Skip the images and print the listing exactly.

- Opening Delimiter -

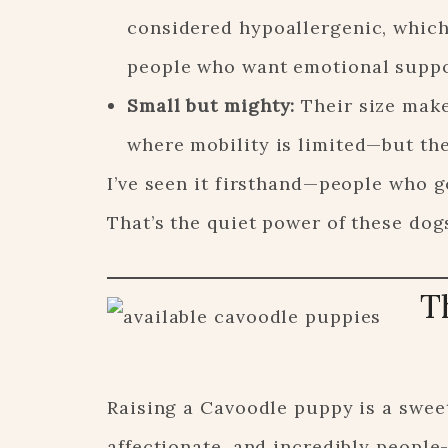
considered hypoallergenic, which
people who want emotional suppor
Small but mighty:
Their size make
where mobility is limited—but th
I’ve seen it firsthand—people who g
That’s the quiet power of these dog
T
Raising a Cavoodle puppy is a sweet
affectionate, and incredibly peopl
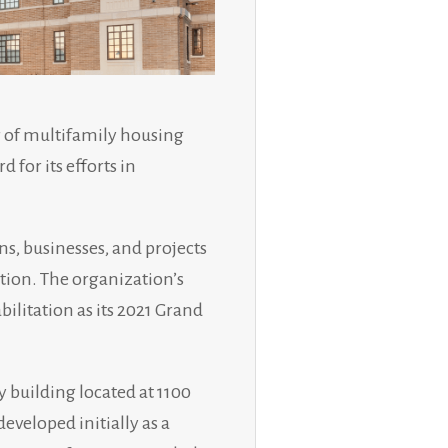
 of multifamily housing
for its efforts in
ns, businesses, and projects
tion. The organization’s
litation as its 2021 Grand
 building located at 1100
veloped initially as a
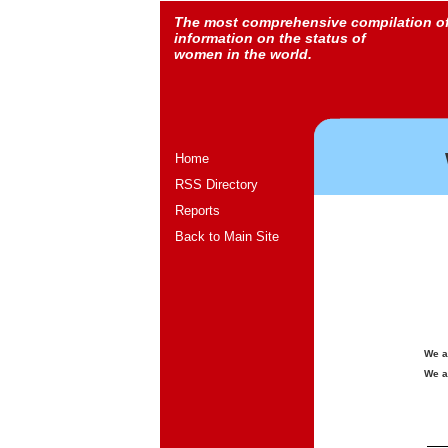
The most comprehensive compilation o
information on the status of
women in the world.
Home
RSS Directory
Reports
Back to Main Site
We a
We a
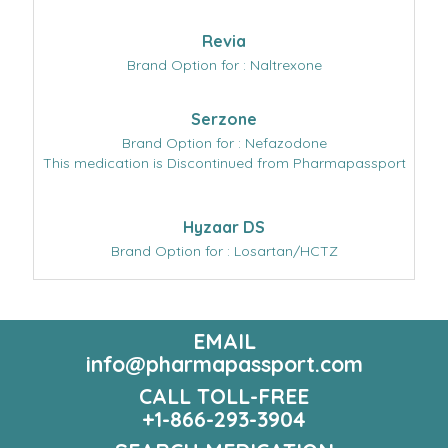
Revia
Brand Option for : Naltrexone
Serzone
Brand Option for : Nefazodone
This medication is Discontinued from Pharmapassport
Hyzaar DS
Brand Option for : Losartan/HCTZ
EMAIL
info@pharmapassport.com
CALL TOLL-FREE
+1-866-293-3904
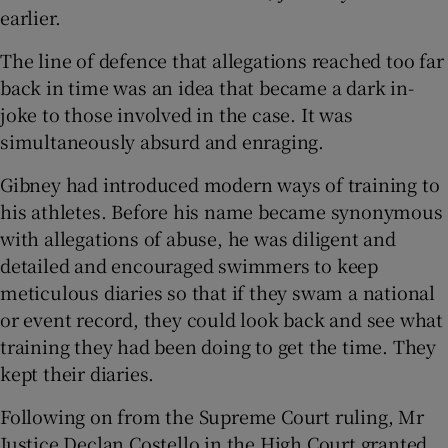
earlier.
The line of defence that allegations reached too far
back in time was an idea that became a dark in-
joke to those involved in the case. It was
simultaneously absurd and enraging.
Gibney had introduced modern ways of training to
his athletes. Before his name became synonymous
with allegations of abuse, he was diligent and
detailed and encouraged swimmers to keep
meticulous diaries so that if they swam a national
or event record, they could look back and see what
training they had been doing to get the time. They
kept their diaries.
Following on from the Supreme Court ruling, Mr
Justice Declan Costello in the High Court granted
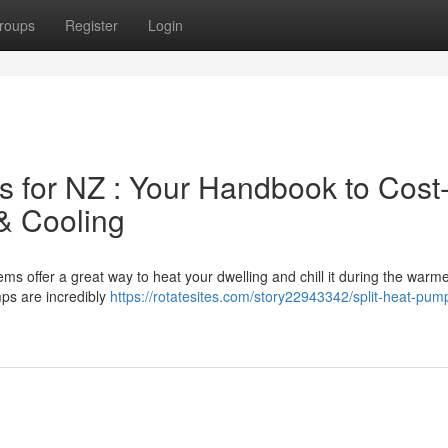
roups
Register
Login
 for NZ : Your Handbook to Cost
 & Cooling
s offer a great way to heat your dwelling and chill it during the warm
mps are incredibly
https://rotatesites.com/story22943342/split-heat-pump
g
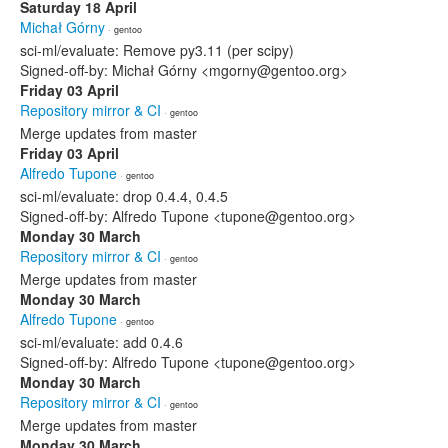
Saturday 18 April
Michał Górny
· gentoo
sci-ml/evaluate: Remove py3.11 (per scipy)
Signed-off-by: Michał Górny <mgorny@gentoo.org>
Friday 03 April
Repository mirror & CI
· gentoo
Merge updates from master
Friday 03 April
Alfredo Tupone
· gentoo
sci-ml/evaluate: drop 0.4.4, 0.4.5
Signed-off-by: Alfredo Tupone <tupone@gentoo.org>
Monday 30 March
Repository mirror & CI
· gentoo
Merge updates from master
Monday 30 March
Alfredo Tupone
· gentoo
sci-ml/evaluate: add 0.4.6
Signed-off-by: Alfredo Tupone <tupone@gentoo.org>
Monday 30 March
Repository mirror & CI
· gentoo
Merge updates from master
Monday 30 March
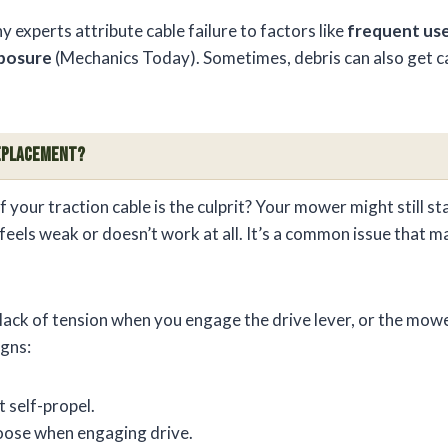
experts attribute cable failure to factors like
frequent us
posure
(Mechanics Today). Sometimes, debris can also get ca
 Replacement?
your traction cable is the culprit? Your mower might still star
 feels weak or doesn’t work at all. It’s a common issue tha
lack of tension when you engage the drive lever, or the mower
igns:
 self-propel.
loose when engaging drive.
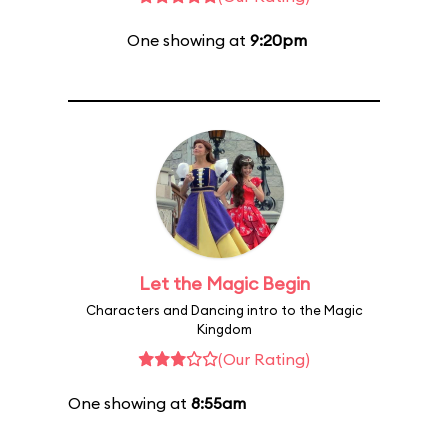
One showing at
9:20pm
Let the Magic Begin
Characters and Dancing intro to the Magic
Kingdom
(Our Rating)
One showing at
8:55am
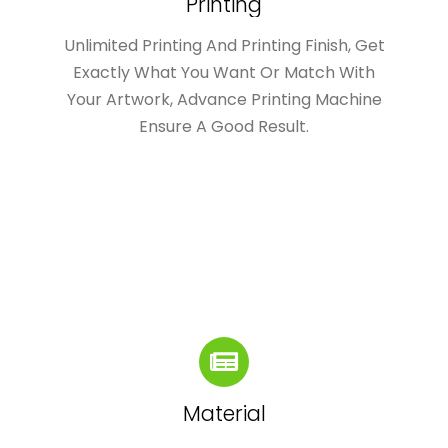
Printing
Unlimited Printing And Printing Finish, Get
Exactly What You Want Or Match With
Your Artwork, Advance Printing Machine
Ensure A Good Result.
Material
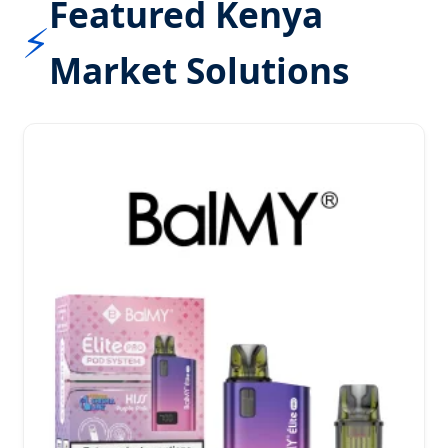
Featured Kenya
⚡
Market Solutions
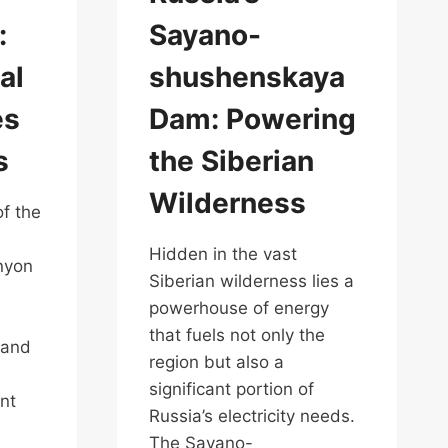
:
Sayano-
al
shushenskaya
es
Dam: Powering
s
the Siberian
Wilderness
of the
Hidden in the vast
nyon
Siberian wilderness lies a
powerhouse of energy
that fuels not only the
 and
region but also a
significant portion of
nt
Russia’s electricity needs.
The Sayano-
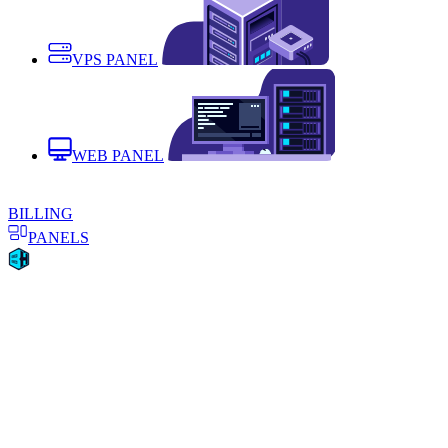
VPS PANEL
WEB PANEL
BILLING
PANELS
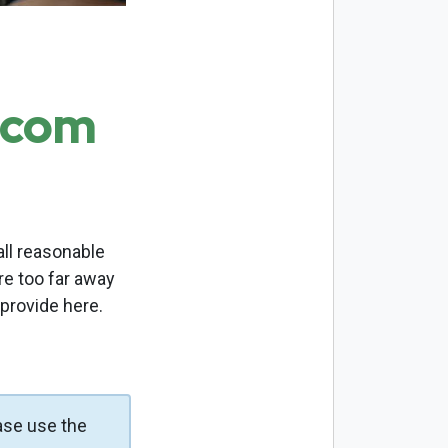
.com
ll reasonable
re too far away
 provide here.
ase use the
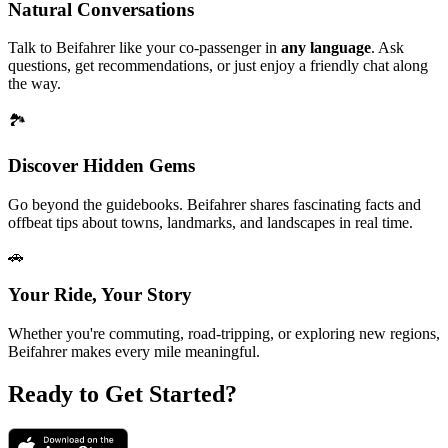
Natural Conversations
Talk to Beifahrer like your co-passenger in
any language
. Ask
questions, get recommendations, or just enjoy a friendly chat along
the way.
🏞
Discover Hidden Gems
Go beyond the guidebooks. Beifahrer shares fascinating facts and
offbeat tips about towns, landmarks, and landscapes in real time.
🚗
Your Ride, Your Story
Whether you're commuting, road-tripping, or exploring new regions,
Beifahrer makes every mile meaningful.
Ready to Get Started?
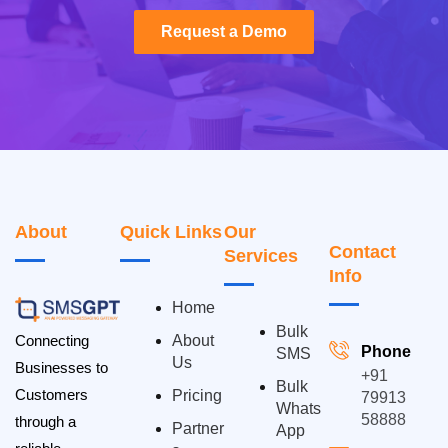
Request a Demo
Request a Demo
About
Quick Links
Our
Contact
Services
Info
Home
Bulk
Connecting
About
Phone
SMS
Us
Businesses to
+91
Bulk
Customers
Pricing
79913
Whats
58888
through a
Partner
App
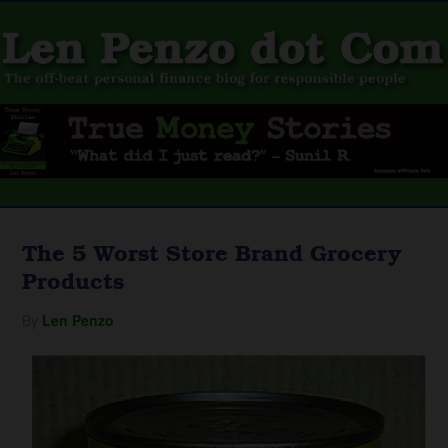
The 5 Worst Store Brand Grocery
Products
By
Len Penzo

- Closing Delimiter -

▶ **Written answer**:
considered hypoallergenic, which
people who want emotional suppor
Small but mighty:
Their size make
where mobility is limited—but th
I’ve seen it firsthand—people who g
That’s the quiet power of these dog
T
Raising a Cavoodle puppy is a sweet
affectionate, and incredibly peopl
 of multifamily housing
for its efforts in
ns, businesses, and projects
tion. The organization’s
litation as its 2021 Grand
 building located at 1100
veloped initially as a
The most comprehensive compilation o
information on the status of
women in the world.
Home
RSS Directory
Reports
Back to Main Site
We a
We a
Revia
Brand Option for : Naltrexone
Serzone
Brand Option for : Nefazodone
This medication is Discontinued from Pharmapassport
Hyzaar DS
Brand Option for : Losartan/HCTZ
EMAIL
info@pharmapassport.com
CALL TOLL-FREE
+1-866-293-3904
earlier.
The line of defence that allegations reached too far
back in time was an idea that became a dark in-
joke to those involved in the case. It was
simultaneously absurd and enraging.
Gibney had introduced modern ways of training to
his athletes. Before his name became synonymous
with allegations of abuse, he was diligent and
detailed and encouraged swimmers to keep
meticulous diaries so that if they swam a national
or event record, they could look back and see what
training they had been doing to get the time. They
kept their diaries.
Following on from the Supreme Court ruling, Mr
Justice Declan Costello in the High Court granted
roups
Register
Login
 for NZ : Your Handbook to Cost
 & Cooling
s offer a great way to heat your dwelling and chill it during the warm
mps are incredibly
https://rotatesites.com/story22943342/split-heat-pump
g
Saturday 18 April
Michał Górny
· gentoo
sci-ml/evaluate: Remove py3.11 (per scipy)
Signed-off-by: Michał Górny <mgorny@gentoo.org>
Friday 03 April
Repository mirror & CI
· gentoo
Merge updates from master
Friday 03 April
Alfredo Tupone
· gentoo
sci-ml/evaluate: drop 0.4.4, 0.4.5
Signed-off-by: Alfredo Tupone <tupone@gentoo.org>
Monday 30 March
Repository mirror & CI
· gentoo
Merge updates from master
Monday 30 March
Alfredo Tupone
· gentoo
sci-ml/evaluate: add 0.4.6
Signed-off-by: Alfredo Tupone <tupone@gentoo.org>
Monday 30 March
Repository mirror & CI
· gentoo
Merge updates from master
Monday 30 March
experts attribute cable failure to factors like
frequent us
posure
(Mechanics Today). Sometimes, debris can also get ca
 Replacement?
your traction cable is the culprit? Your mower might still star
 feels weak or doesn’t work at all. It’s a common issue tha
lack of tension when you engage the drive lever, or the mower
igns:
 self-propel.
loose when engaging drive.
One showing at
9:20pm
Let the Magic Begin
Characters and Dancing intro to the Magic
Kingdom
(Our Rating)
One showing at
8:55am
Printing
Unlimited Printing And Printing Finish, Get
Exactly What You Want Or Match With
Your Artwork, Advance Printing Machine
Ensure A Good Result.
Material
Featured Kenya
⚡
Market Solutions
:
Sayano-
al
shushenskaya
es
Dam: Powering
s
the Siberian
Wilderness
of the
Hidden in the vast
nyon
Siberian wilderness lies a
powerhouse of energy
that fuels not only the
 and
region but also a
significant portion of
nt
Russia’s electricity needs.
The Sayano-
VPS PANEL
WEB PANEL
BILLING
PANELS
.com
ll reasonable
re too far away
 provide here.
ase use the
Natural Conversations
Talk to Beifahrer like your co-passenger in
any language
. Ask
questions, get recommendations, or just enjoy a friendly chat along
the way.
🏞
Discover Hidden Gems
Go beyond the guidebooks. Beifahrer shares fascinating facts and
offbeat tips about towns, landmarks, and landscapes in real time.
🚗
Your Ride, Your Story
Whether you're commuting, road-tripping, or exploring new regions,
Beifahrer makes every mile meaningful.
Ready to Get Started?
Request a Demo
Request a Demo
About
Quick Links
Our
Contact
Services
Info
Home
Bulk
Connecting
About
Phone
SMS
Us
Businesses to
+91
Bulk
Customers
Pricing
79913
Whats
58888
through a
Partner
App
The 5 Worst Store Brand Grocery
Products
By
Len Penzo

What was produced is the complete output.